→ **How to complete this task**: Reproduce the lines below exactly, from the one containing "Nova Conceição, região…" through the one containing "ZIVILGESELLSCHAFT BETEILIGEN – Perspektiven", both included. Leave out any pictures.
= = = = =
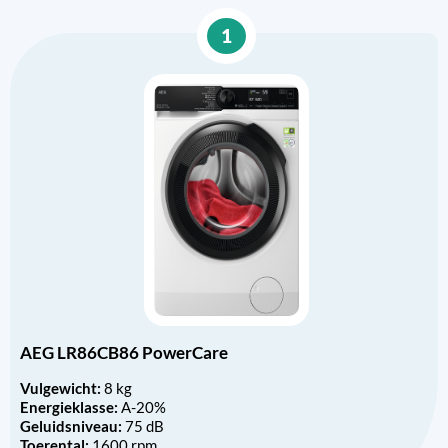
1
AEG LR86CB86 PowerCare
Vulgewicht:
8 kg
Energieklasse:
A-20%
Geluidsniveau:
75 dB
Toerental:
1600 rpm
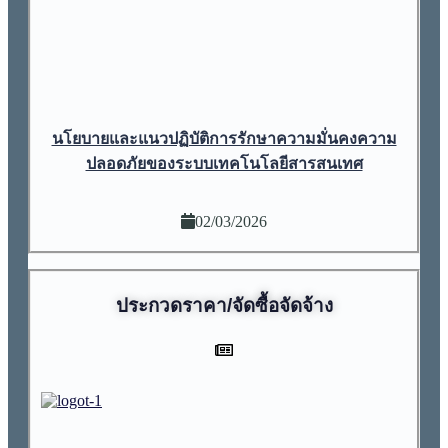
นโยบายและแนวปฏิบัติการรักษาความมั่นคงความ
ปลอดภัยของระบบเทคโนโลยีสารสนเทศ
02/03/2026
ประกวดราคา/จัดซื้อจัดจ้าง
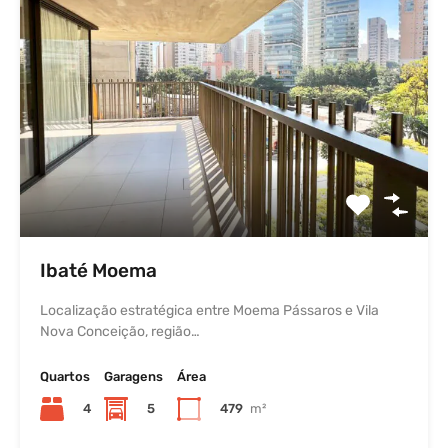
Ibaté Moema
Localização estratégica entre Moema Pássaros e Vila
Nova Conceição, região…
Quartos
Garagens
Área
4
5
479
m²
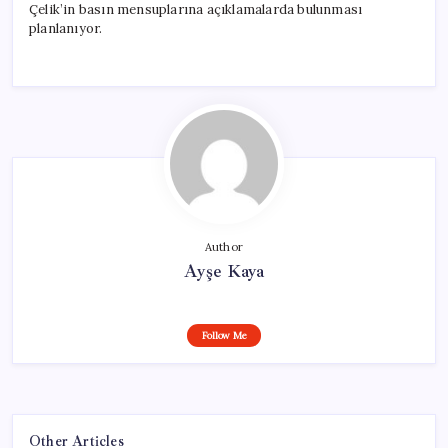
Çelik’in basın mensuplarına açıklamalarda bulunması
planlanıyor.
Author
Ayşe Kaya
Follow Me
Other Articles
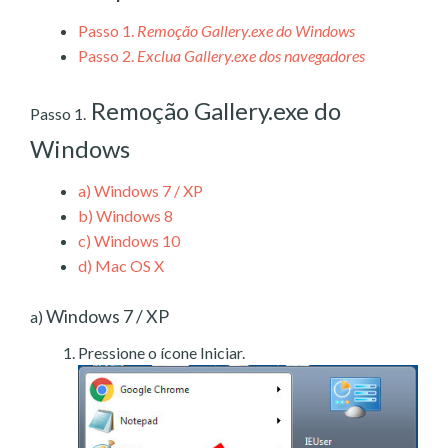
Passo 1.
Remoção Gallery.exe do Windows
Passo 2.
Exclua Gallery.exe dos navegadores
Remoção Gallery.exe do
Passo 1.
Windows
a)
Windows 7 / XP
b)
Windows 8
c)
Windows 10
d)
Mac OS X
Windows 7 / XP
a)
Pressione o ícone Iniciar.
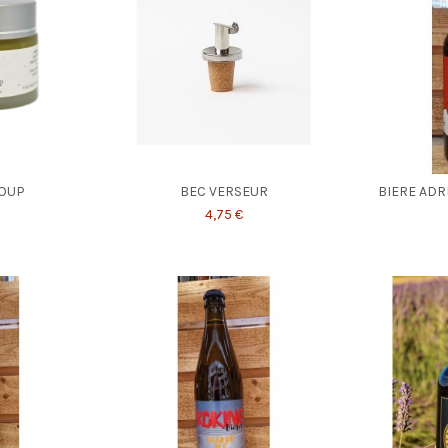
LOUP
BEC VERSEUR
BIERE ADR
4,75 €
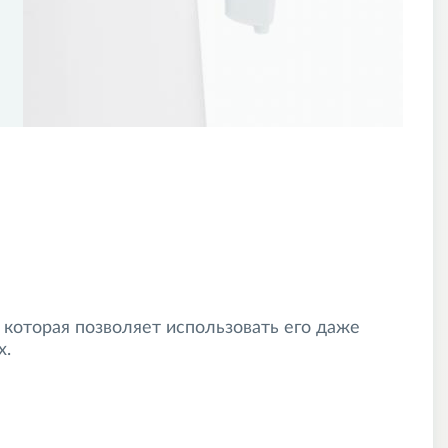
которая позволяет использовать его даже
х.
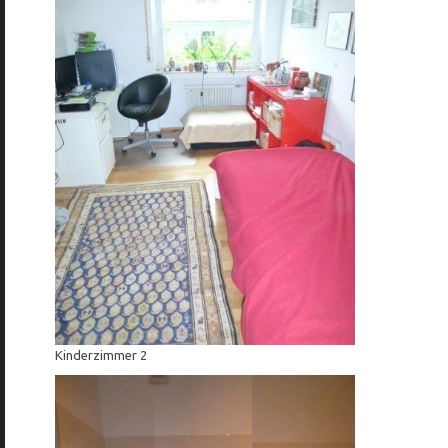
Kinderzimmer 2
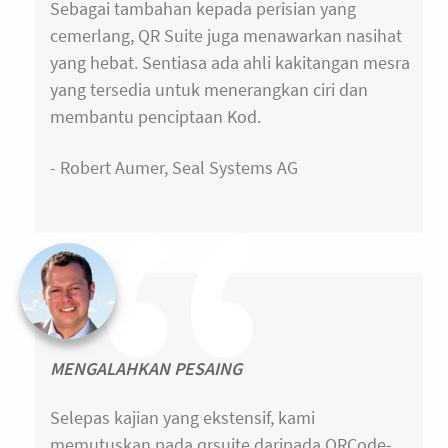
Sebagai tambahan kepada perisian yang
cemerlang, QR Suite juga menawarkan nasihat
yang hebat. Sentiasa ada ahli kakitangan mesra
yang tersedia untuk menerangkan ciri dan
membantu penciptaan Kod.
- Robert Aumer, Seal Systems AG
MENGALAHKAN PESAING
Selepas kajian yang ekstensif, kami
memutuskan pada qrsuite daripada QRCode-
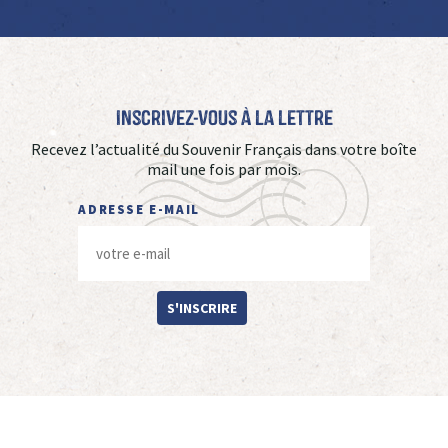
Inscrivez-vous à La Lettre
Recevez l’actualité du Souvenir Français dans votre boîte
mail une fois par mois.
ADRESSE E-MAIL
S'INSCRIRE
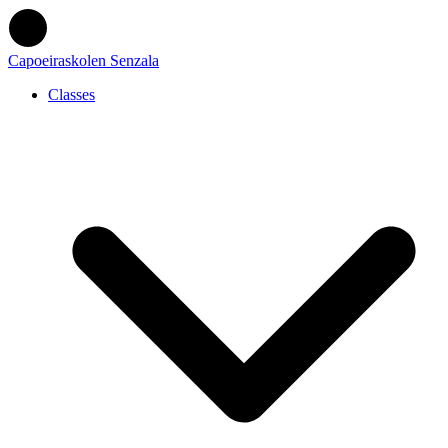
Capoeiraskolen Senzala
Classes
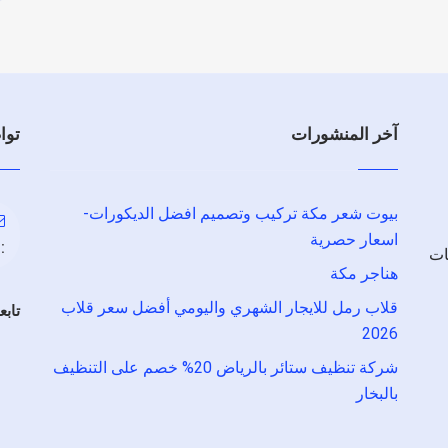
آخر المنشورات
توا
بيوت شعر مكة تركيب وتصميم افضل الديكورات-
اسعار حصرية
:
ات
هناجر مكة
قلاب رمل للايجار الشهري واليومي أفضل سعر قلاب
تابع
2026
شركة تنظيف ستائر بالرياض 20% خصم على التنظيف
بالبخار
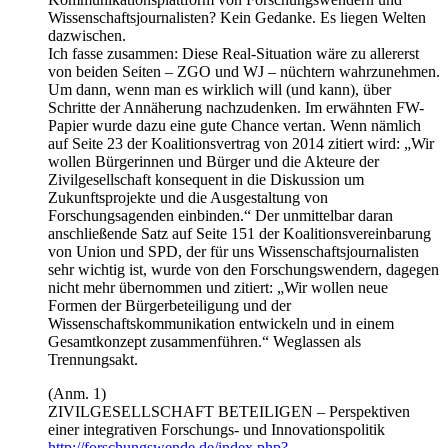
Wissenschaftsjournalisten? Kein Gedanke. Es liegen Welten
dazwischen.
Ich fasse zusammen: Diese Real-Situation wäre zu allererst
von beiden Seiten – ZGO und WJ – nüchtern wahrzunehmen.
Um dann, wenn man es wirklich will (und kann), über
Schritte der Annäherung nachzudenken. Im erwähnten FW-
Papier wurde dazu eine gute Chance vertan. Wenn nämlich
auf Seite 23 der Koalitionsvertrag von 2014 zitiert wird: „Wir
wollen Bürgerinnen und Bürger und die Akteure der
Zivilgesellschaft konsequent in die Diskussion um
Zukunftsprojekte und die Ausgestaltung von
Forschungsagenden einbinden.“ Der unmittelbar daran
anschließende Satz auf Seite 151 der Koalitionsvereinbarung
von Union und SPD, der für uns Wissenschaftsjournalisten
sehr wichtig ist, wurde von den Forschungswendern, dagegen
nicht mehr übernommen und zitiert: „Wir wollen neue
Formen der Bürgerbeteiligung und der
Wissenschaftskommunikation entwickeln und in einem
Gesamtkonzept zusammenführen.“ Weglassen als
Trennungsakt.
(Anm. 1)
ZIVILGESELLSCHAFT BETEILIGEN – Perspektiven
einer integrativen Forschungs- und Innovationspolitik
http://forschungswende.de/index.php?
= = = = =
→ **Response box**:
Nova Conceição, região…
Quartos
Garagens
Área
4
5
479
m²
Çelik’in basın mensuplarına açıklamalarda bulunması
planlanıyor.
Author
Ayşe Kaya
Follow Me
Other Articles
Passo 1.
Remoção Gallery.exe do Windows
Passo 2.
Exclua Gallery.exe dos navegadores
Remoção Gallery.exe do
Passo 1.
Windows
a)
Windows 7 / XP
b)
Windows 8
c)
Windows 10
d)
Mac OS X
Windows 7 / XP
a)
Pressione o ícone Iniciar.
LOUP
BEC VERSEUR
BIERE ADR
4,75 €
которая позволяет использовать его даже
х.
Kinderzimmer 2
Sebagai tambahan kepada perisian yang
cemerlang, QR Suite juga menawarkan nasihat
yang hebat. Sentiasa ada ahli kakitangan mesra
yang tersedia untuk menerangkan ciri dan
membantu penciptaan Kod.
- Robert Aumer, Seal Systems AG
MENGALAHKAN PESAING
Selepas kajian yang ekstensif, kami
memutuskan pada qrsuite daripada QRCode-
Inscrivez-vous à La Lettre
Recevez l’actualité du Souvenir Français dans votre boîte
mail une fois par mois.
ADRESSE E-MAIL
S'INSCRIRE
Capoeiraskolen Senzala
Classes
آخر المنشورات
توا
بيوت شعر مكة تركيب وتصميم افضل الديكورات-
اسعار حصرية
:
ات
هناجر مكة
قلاب رمل للايجار الشهري واليومي أفضل سعر قلاب
تابع
2026
شركة تنظيف ستائر بالرياض 20% خصم على التنظيف
بالبخار
Wissenschaftsjournalisten? Kein Gedanke. Es liegen Welten
dazwischen.
Ich fasse zusammen: Diese Real-Situation wäre zu allererst
von beiden Seiten – ZGO und WJ – nüchtern wahrzunehmen.
Um dann, wenn man es wirklich will (und kann), über
Schritte der Annäherung nachzudenken. Im erwähnten FW-
Papier wurde dazu eine gute Chance vertan. Wenn nämlich
auf Seite 23 der Koalitionsvertrag von 2014 zitiert wird: „Wir
wollen Bürgerinnen und Bürger und die Akteure der
Zivilgesellschaft konsequent in die Diskussion um
Zukunftsprojekte und die Ausgestaltung von
Forschungsagenden einbinden.“ Der unmittelbar daran
anschließende Satz auf Seite 151 der Koalitionsvereinbarung
von Union und SPD, der für uns Wissenschaftsjournalisten
sehr wichtig ist, wurde von den Forschungswendern, dagegen
nicht mehr übernommen und zitiert: „Wir wollen neue
Formen der Bürgerbeteiligung und der
Wissenschaftskommunikation entwickeln und in einem
Gesamtkonzept zusammenführen.“ Weglassen als
Trennungsakt.
(Anm. 1)
ZIVILGESELLSCHAFT BETEILIGEN – Perspektiven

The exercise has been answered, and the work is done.